Collectively known as "Urban Warrior," the exercises were a cautionary tale for any organization expecting computer technology to provide a quick fix for an old problem. Buildings and side streets make easy hiding places for ambushers and snipers -- even for entire tank battalions, as the Yugoslav army demonstrated to the U.S. military in Kosovo. Inner-city obstacles can leave troops cut off from support that might be only a block away. If war is hell, in short, urban combat is a step deeper into the inferno: Culling data from urban engagements that date back as far as World War II, military researchers have found casualty rates that average a hair-raising 30 percent a day during the first several days of fighting.

But the casualties drop precipitously when team commanders can pinpoint the location of both enemy and friendly troops within a range of one block. And what better way to gather and distribute that vital information than with laptop computers on a wireless network?
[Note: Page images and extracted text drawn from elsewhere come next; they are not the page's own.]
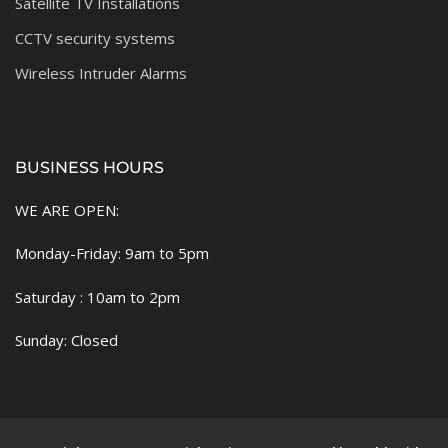
Satellite TV Installations
CCTV security systems
Wireless Intruder Alarms
BUSINESS HOURS
WE ARE OPEN:
Monday-Friday: 9am to 5pm
Saturday : 10am to 2pm
Sunday: Closed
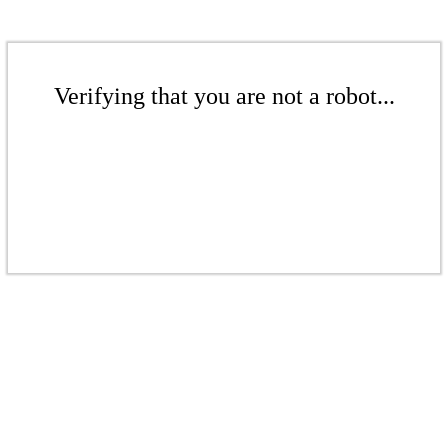
Verifying that you are not a robot...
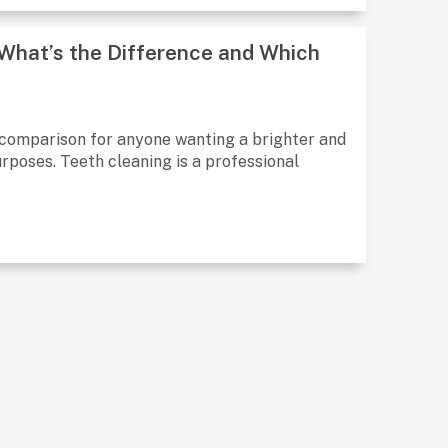
 What’s the Difference and Which
 comparison for anyone wanting a brighter and
urposes. Teeth cleaning is a professional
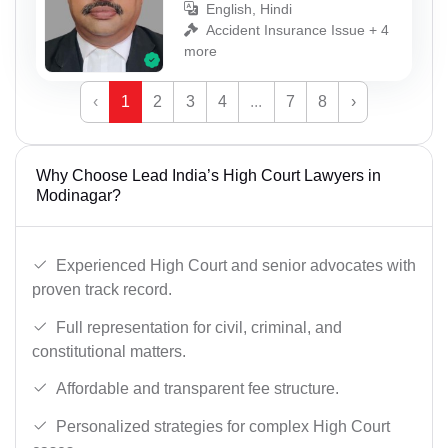
English, Hindi
Accident Insurance Issue + 4
more
‹
1
2
3
4
...
7
8
›
Why Choose Lead India’s High Court Lawyers in
Modinagar?
Experienced High Court and senior advocates with
proven track record.
Full representation for civil, criminal, and
constitutional matters.
Affordable and transparent fee structure.
Personalized strategies for complex High Court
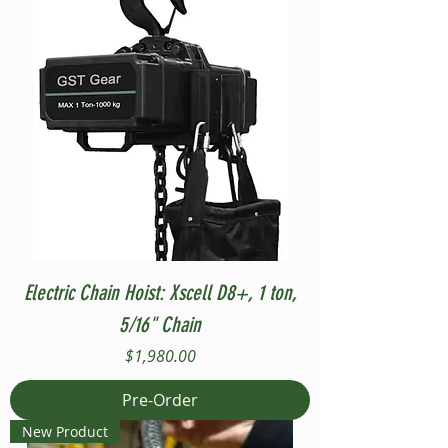
Electric Chain Hoist: Xscell D8+, 1 ton,
5/16" Chain
Price
$1,980.00
Pre-Order
New Product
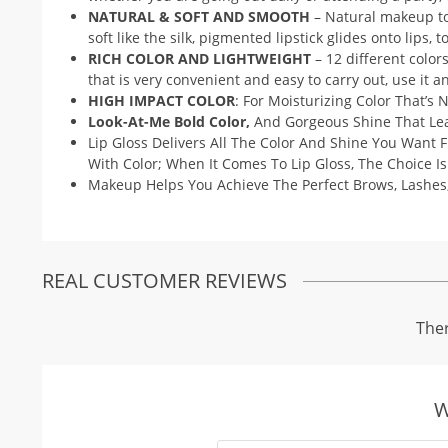
NATURAL & SOFT AND SMOOTH
– Natural makeup to 
soft like the silk, pigmented lipstick glides onto lips, 
RICH COLOR AND LIGHTWEIGHT
– 12 different color
that is very convenient and easy to carry out, use it
HIGH IMPACT COLOR
: For Moisturizing Color That’s N
Look-At-Me Bold Color,
And Gorgeous Shine That Leav
Lip Gloss Delivers All The Color And Shine You Want 
With Color; When It Comes To Lip Gloss, The Choice Is
Makeup Helps You Achieve The Perfect Brows, Lashes
REAL CUSTOMER REVIEWS
Ther
W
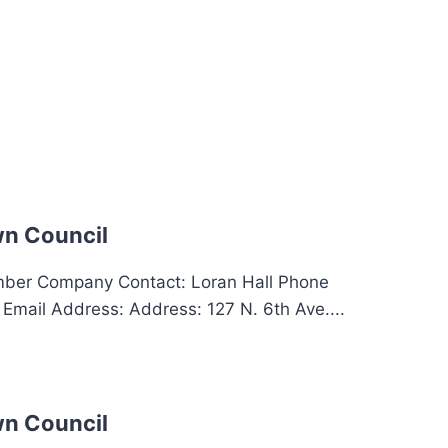
n Council
er Company Contact: Loran Hall Phone
mail Address: Address: 127 N. 6th Ave....
n Council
Almost any other way, it turned out. In the Oakland exercise, network connections were repeatedly severed by the concrete and steel canyons of the city, forcing the laptop-wielding Marines to lose precious time logging in again and again. With laser beams simulating live fire, dozens of troops were "killed" at their keyboards. The data that they managed to enter, moreover, was rife with typos and difficult to decipher on the small, cluttered screens -- which did, however, provide illumination enough to make their users easy targets in the dark. "After two years and millions of dollars," Gangle says, "what did we find? A casualty rate that was 15 percent higher than the historical rate." It would probably have been worse if many of the troops hadn't quickly wised up and stowed their machines.

In their postmortem brainstorming, Gangle and his colleagues perceived a major misfit between the laptops and what the Warfighting Lab terms the "business processes" of urban warfare -- that is, such specialized tactics and skills as clearing a building of enemy troops and avoiding ambushes near alleys. Computers undoubtedly have their uses in such situations, the Marines concluded, but only in the hands of highly trained specialists who direct the flow of information to and from the team. The laptops were simply too distracting for leaders who had to come up with plans on the spot, or for troops trying to scramble for cover.
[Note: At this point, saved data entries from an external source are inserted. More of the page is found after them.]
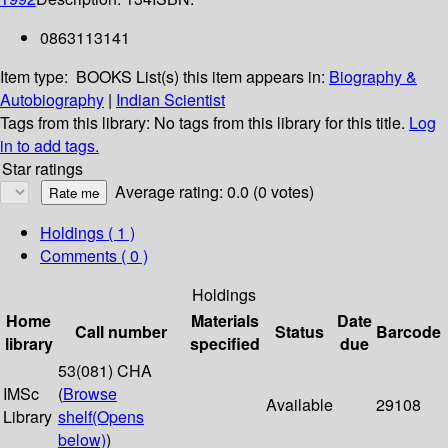
0863113141
Item type:
BOOKS
List(s) this item appears in:
Biography &
Autobiography
|
Indian Scientist
Tags from this library:
No tags from this library for this title.
Log
in to add tags.
Star ratings
Average rating: 0.0 (0 votes)
Holdings
( 1 )
Comments ( 0 )
Holdings
Home
Materials
Date
Call number
Status
Barcode
library
specified
due
53(081) CHA
IMSc
(
Browse
Available
29108
Library
shelf
(Opens
below)
)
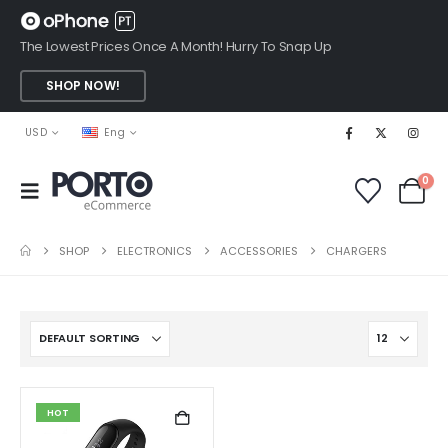
The Lowest Prices Once A Month! Hurry To Snap Up
SHOP NOW!
USD
Eng
0
SHOP
ELECTRONICS
ACCESSORIES
CHARGERS
HOT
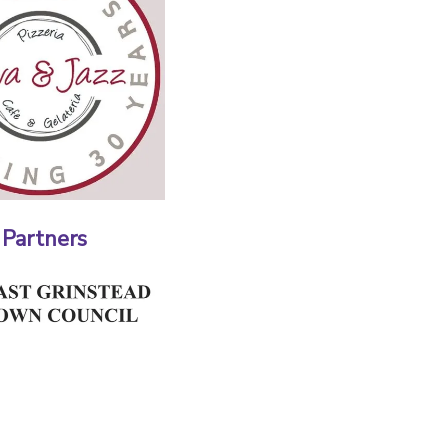
 Partners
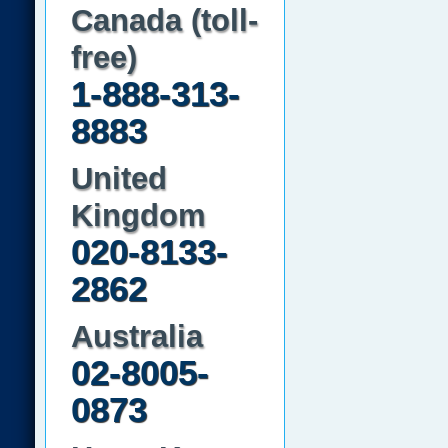
Canada (toll-
free)
1-888-313-
8883
United
Kingdom
020-8133-
2862
Australia
02-8005-
0873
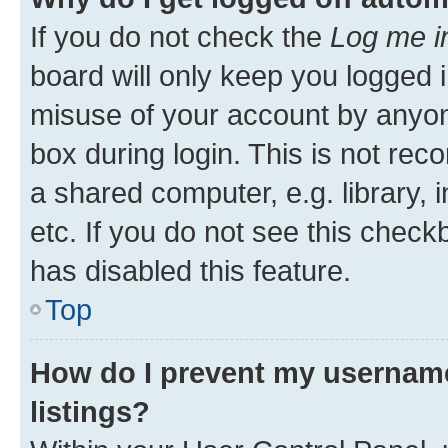
If you do not check the
Log me i
board will only keep you logged i
misuse of your account by anyone
box during login. This is not r
a shared computer, e.g. library, 
etc. If you do not see this check
has disabled this feature.
Top
How do I prevent my username
listings?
The exercises were not a total loss, however. They reaffirmed the value of old-fashioned speech and the importance of good radio communications. Appalled by the spotty reception of radios used for voice communications during one of the Urban Warrior experiments, a Marine officer rushed to a nearby Radio Shack and snatched up several cheap Motorola walkie-talkies. They performed so much better than the government-issued models that the Marines wound up buying enough for the entire corps.

If higher-tech gadgets have a place in urban warfare, it might be in finding the enemy. "Up until now," says Carl Bott, a retired Marine lieutenant colonel, "the way you found the enemy in cities was to walk down the street until they shot at you." The Warfighting Lab is developing a condor-size flying drone designed to circle a city block capturing video images and acting as a communications relay. Plans are also afoot for a tiny ground-based robot that could be thrown through a window and sent scurrying around a building under the remote control of the information specialist. In experiments taking place this winter in Chicago and other cities, the lab will test prototypes of video sensors that might someday be fired into a wall or surreptitiously dropped in a city street -- disguised as, say, a Coke can. But the general-issue laptop will stay in the barracks. The road warrior's favorite weapon isn't up to a real war.,36730,FF.html

Maybe it's just me, but I do NOT want our troops to be packing 80 pounds of wireless networking **** in a gun battle.